*Task item*. Copy out each line below containing "épeautre".

(Supplied records begins)

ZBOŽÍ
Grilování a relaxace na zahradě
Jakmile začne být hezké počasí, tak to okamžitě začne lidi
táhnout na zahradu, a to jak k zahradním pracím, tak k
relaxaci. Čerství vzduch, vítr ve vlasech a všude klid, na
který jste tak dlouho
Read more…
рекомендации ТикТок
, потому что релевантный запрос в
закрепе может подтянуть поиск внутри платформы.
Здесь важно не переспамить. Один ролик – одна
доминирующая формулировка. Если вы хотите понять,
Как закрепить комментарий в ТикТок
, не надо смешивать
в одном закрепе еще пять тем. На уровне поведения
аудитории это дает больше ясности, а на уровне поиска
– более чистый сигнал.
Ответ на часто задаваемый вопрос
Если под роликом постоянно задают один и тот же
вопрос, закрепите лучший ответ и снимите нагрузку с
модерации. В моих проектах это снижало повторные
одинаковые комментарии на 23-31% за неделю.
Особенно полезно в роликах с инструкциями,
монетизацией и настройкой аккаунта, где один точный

(Supplied records ends)
(Supplied records begins)

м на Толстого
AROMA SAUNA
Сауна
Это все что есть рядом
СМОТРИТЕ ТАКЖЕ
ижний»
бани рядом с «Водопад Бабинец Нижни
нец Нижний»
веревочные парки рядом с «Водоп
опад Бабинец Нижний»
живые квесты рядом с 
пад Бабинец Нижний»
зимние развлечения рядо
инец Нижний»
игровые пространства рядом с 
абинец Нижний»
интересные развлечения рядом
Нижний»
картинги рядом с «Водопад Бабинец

(Supplied records ends)
(Supplied records begins)

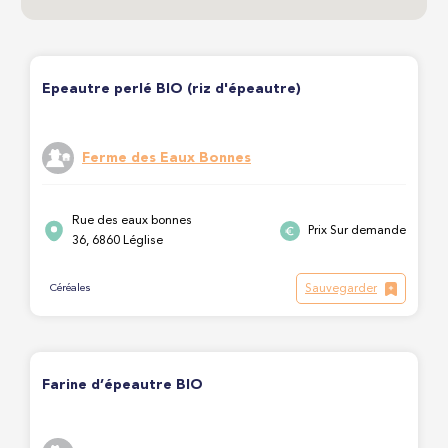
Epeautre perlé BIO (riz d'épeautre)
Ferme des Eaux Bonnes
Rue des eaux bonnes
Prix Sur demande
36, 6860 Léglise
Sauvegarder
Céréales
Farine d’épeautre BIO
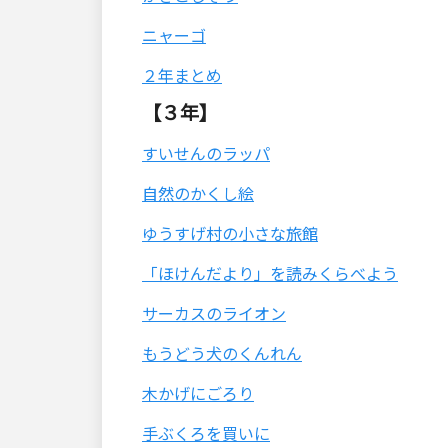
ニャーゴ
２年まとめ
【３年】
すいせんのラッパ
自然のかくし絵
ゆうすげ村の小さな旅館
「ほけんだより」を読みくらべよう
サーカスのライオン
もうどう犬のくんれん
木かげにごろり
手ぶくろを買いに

(Supplied records ends)

*Output of the exercise*.
Epeautre perlé BIO (riz d'épeautre)
Farine d’épeautre BIO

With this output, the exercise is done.